[Document understanding data]
····················

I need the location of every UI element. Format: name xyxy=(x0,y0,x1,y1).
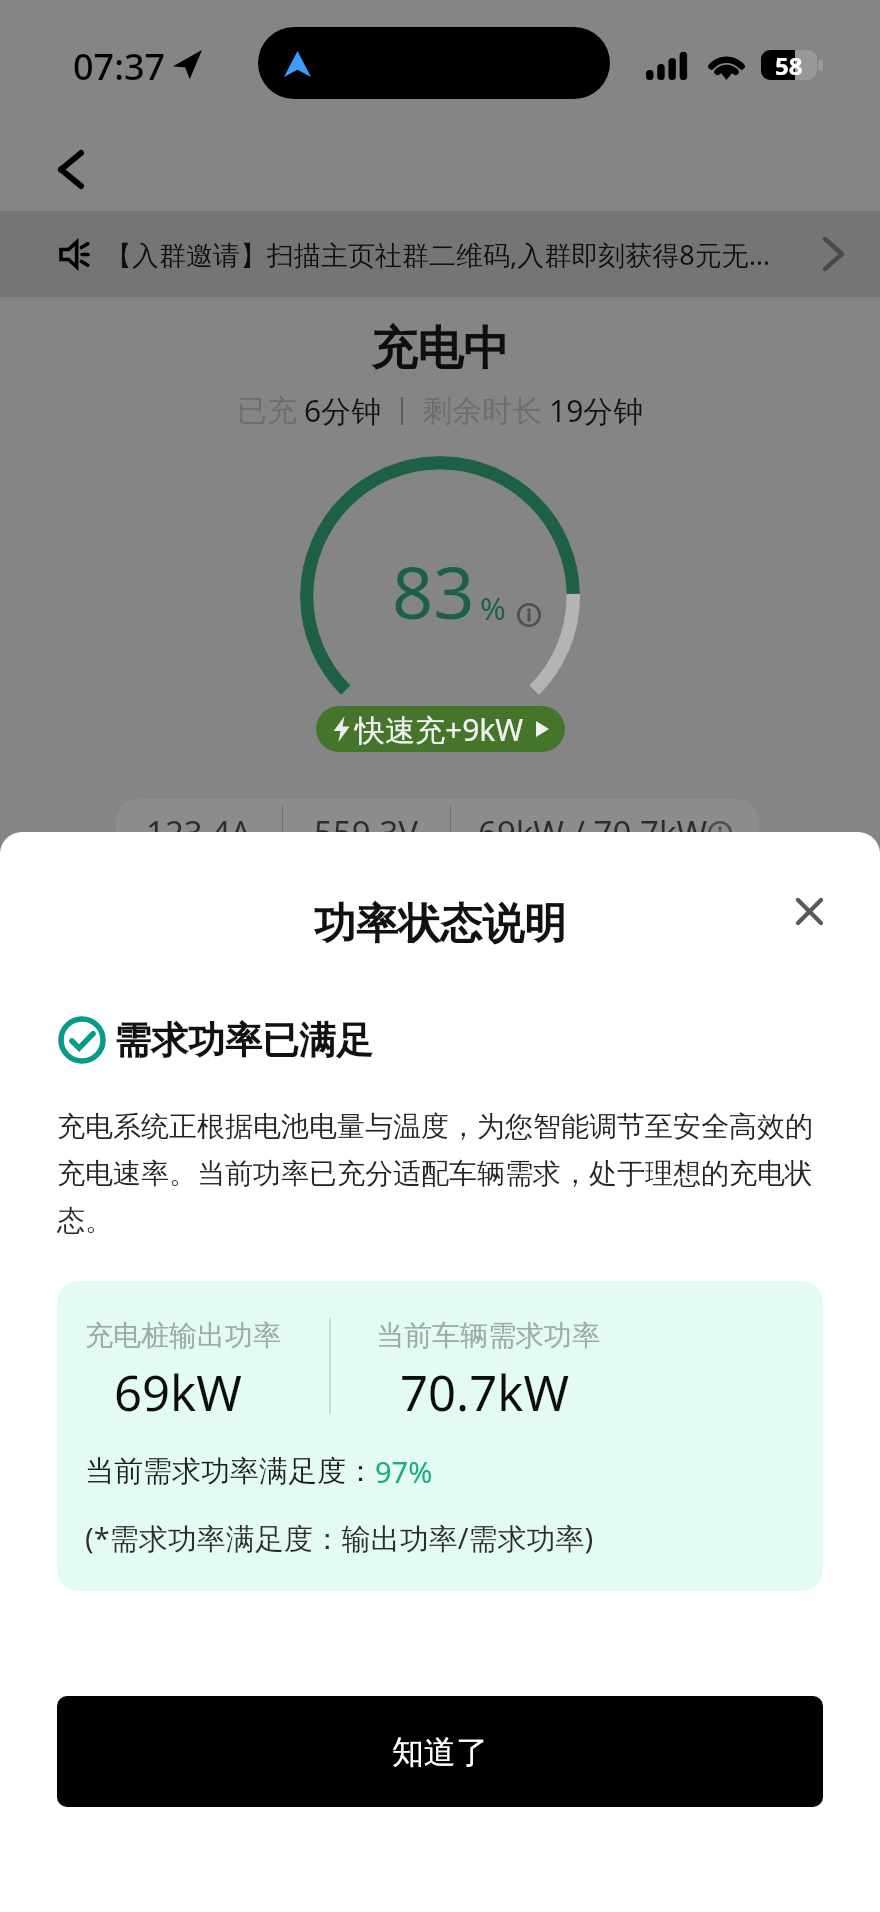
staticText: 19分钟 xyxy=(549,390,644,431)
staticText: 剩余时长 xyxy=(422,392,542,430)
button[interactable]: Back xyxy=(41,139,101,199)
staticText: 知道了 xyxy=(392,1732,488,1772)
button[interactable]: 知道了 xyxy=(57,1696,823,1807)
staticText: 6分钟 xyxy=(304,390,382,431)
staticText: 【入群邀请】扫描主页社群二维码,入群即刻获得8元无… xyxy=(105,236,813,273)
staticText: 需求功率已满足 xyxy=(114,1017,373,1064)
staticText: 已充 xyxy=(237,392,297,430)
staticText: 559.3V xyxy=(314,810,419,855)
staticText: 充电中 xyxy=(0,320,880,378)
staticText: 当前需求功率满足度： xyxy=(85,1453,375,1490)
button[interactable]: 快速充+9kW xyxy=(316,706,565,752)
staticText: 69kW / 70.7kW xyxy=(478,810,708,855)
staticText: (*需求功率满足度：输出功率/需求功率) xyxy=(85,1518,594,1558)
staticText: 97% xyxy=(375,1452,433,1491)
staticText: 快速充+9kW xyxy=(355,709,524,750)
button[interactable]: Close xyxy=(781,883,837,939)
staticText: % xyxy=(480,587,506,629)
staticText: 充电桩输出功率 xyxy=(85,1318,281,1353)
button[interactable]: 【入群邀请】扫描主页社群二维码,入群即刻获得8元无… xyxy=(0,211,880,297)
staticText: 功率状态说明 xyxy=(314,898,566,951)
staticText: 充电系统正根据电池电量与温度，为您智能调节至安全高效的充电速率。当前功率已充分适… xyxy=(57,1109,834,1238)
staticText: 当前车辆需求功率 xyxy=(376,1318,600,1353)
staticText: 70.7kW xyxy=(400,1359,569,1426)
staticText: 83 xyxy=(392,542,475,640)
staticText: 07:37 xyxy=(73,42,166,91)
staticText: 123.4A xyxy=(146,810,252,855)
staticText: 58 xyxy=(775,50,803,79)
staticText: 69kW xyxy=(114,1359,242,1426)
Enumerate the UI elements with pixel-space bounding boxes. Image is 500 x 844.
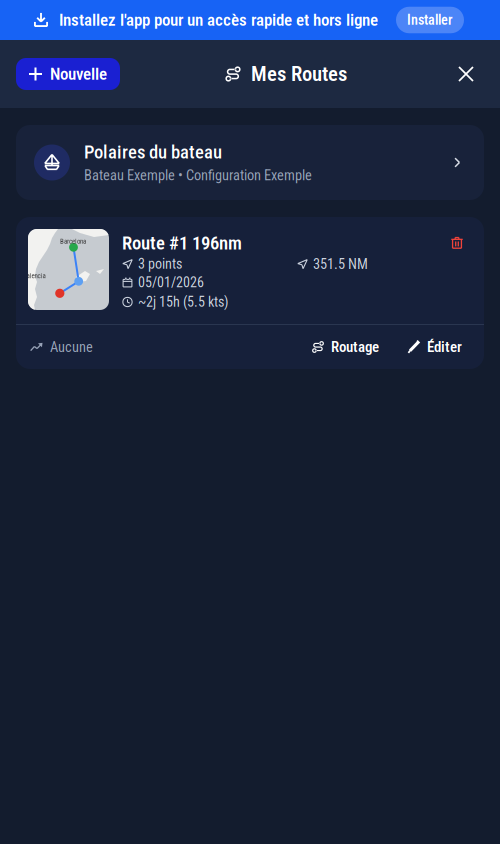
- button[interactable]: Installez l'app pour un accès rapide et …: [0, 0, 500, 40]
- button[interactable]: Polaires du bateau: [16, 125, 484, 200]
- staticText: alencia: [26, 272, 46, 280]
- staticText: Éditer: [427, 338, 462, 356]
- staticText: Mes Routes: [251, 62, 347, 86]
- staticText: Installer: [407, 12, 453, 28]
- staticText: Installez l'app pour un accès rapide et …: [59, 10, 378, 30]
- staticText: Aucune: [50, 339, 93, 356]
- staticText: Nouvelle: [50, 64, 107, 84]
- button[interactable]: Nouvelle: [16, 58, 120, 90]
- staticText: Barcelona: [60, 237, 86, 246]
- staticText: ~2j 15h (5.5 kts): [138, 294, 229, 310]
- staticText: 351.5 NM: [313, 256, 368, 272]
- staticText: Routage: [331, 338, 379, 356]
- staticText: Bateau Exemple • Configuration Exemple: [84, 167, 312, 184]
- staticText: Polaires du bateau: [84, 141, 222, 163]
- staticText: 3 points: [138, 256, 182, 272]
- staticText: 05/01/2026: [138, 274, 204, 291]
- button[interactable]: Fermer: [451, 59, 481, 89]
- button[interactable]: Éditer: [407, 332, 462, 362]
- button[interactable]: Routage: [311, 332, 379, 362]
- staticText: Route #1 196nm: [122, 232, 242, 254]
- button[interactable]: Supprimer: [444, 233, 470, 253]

····················

§ **Exercise**:
Would you please output each record exactly, leaving the images out?

§ **Result**:
I need the location of every UI element. Format: name xyxy=(x0,y0,x1,y1).
staticText: 19分钟 xyxy=(549,390,644,431)
staticText: 剩余时长 xyxy=(422,392,542,430)
button[interactable]: Back xyxy=(41,139,101,199)
staticText: 知道了 xyxy=(392,1732,488,1772)
button[interactable]: 知道了 xyxy=(57,1696,823,1807)
staticText: 6分钟 xyxy=(304,390,382,431)
staticText: 【入群邀请】扫描主页社群二维码,入群即刻获得8元无… xyxy=(105,236,813,273)
staticText: 需求功率已满足 xyxy=(114,1017,373,1064)
staticText: 已充 xyxy=(237,392,297,430)
staticText: 559.3V xyxy=(314,810,419,855)
staticText: 充电中 xyxy=(0,320,880,378)
staticText: 当前需求功率满足度： xyxy=(85,1453,375,1490)
button[interactable]: 快速充+9kW xyxy=(316,706,565,752)
staticText: 69kW / 70.7kW xyxy=(478,810,708,855)
staticText: (*需求功率满足度：输出功率/需求功率) xyxy=(85,1518,594,1558)
staticText: 97% xyxy=(375,1452,433,1491)
staticText: 快速充+9kW xyxy=(355,709,524,750)
button[interactable]: Close xyxy=(781,883,837,939)
staticText: % xyxy=(480,587,506,629)
staticText: 充电桩输出功率 xyxy=(85,1318,281,1353)
button[interactable]: 【入群邀请】扫描主页社群二维码,入群即刻获得8元无… xyxy=(0,211,880,297)
staticText: 功率状态说明 xyxy=(314,898,566,951)
staticText: 充电系统正根据电池电量与温度，为您智能调节至安全高效的充电速率。当前功率已充分适… xyxy=(57,1109,834,1238)
staticText: 当前车辆需求功率 xyxy=(376,1318,600,1353)
staticText: 70.7kW xyxy=(400,1359,569,1426)
staticText: 83 xyxy=(392,542,475,640)
staticText: 07:37 xyxy=(73,42,166,91)
staticText: 123.4A xyxy=(146,810,252,855)
staticText: 58 xyxy=(775,50,803,79)
staticText: 69kW xyxy=(114,1359,242,1426)
Enumerate the UI elements with pixel-space bounding boxes. Image is 500 x 844.
- button[interactable]: Installez l'app pour un accès rapide et …: [0, 0, 500, 40]
- button[interactable]: Polaires du bateau: [16, 125, 484, 200]
- staticText: alencia: [26, 272, 46, 280]
- staticText: Éditer: [427, 338, 462, 356]
- staticText: Mes Routes: [251, 62, 347, 86]
- staticText: Installer: [407, 12, 453, 28]
- staticText: Installez l'app pour un accès rapide et …: [59, 10, 378, 30]
- staticText: Aucune: [50, 339, 93, 356]
- staticText: Nouvelle: [50, 64, 107, 84]
- button[interactable]: Nouvelle: [16, 58, 120, 90]
- staticText: Barcelona: [60, 237, 86, 246]
- staticText: ~2j 15h (5.5 kts): [138, 294, 229, 310]
- staticText: 351.5 NM: [313, 256, 368, 272]
- staticText: Routage: [331, 338, 379, 356]
- staticText: Bateau Exemple • Configuration Exemple: [84, 167, 312, 184]
- staticText: Polaires du bateau: [84, 141, 222, 163]
- staticText: 3 points: [138, 256, 182, 272]
- staticText: 05/01/2026: [138, 274, 204, 291]
- button[interactable]: Fermer: [451, 59, 481, 89]
- button[interactable]: Éditer: [407, 332, 462, 362]
- button[interactable]: Routage: [311, 332, 379, 362]
- staticText: Route #1 196nm: [122, 232, 242, 254]
- button[interactable]: Supprimer: [444, 233, 470, 253]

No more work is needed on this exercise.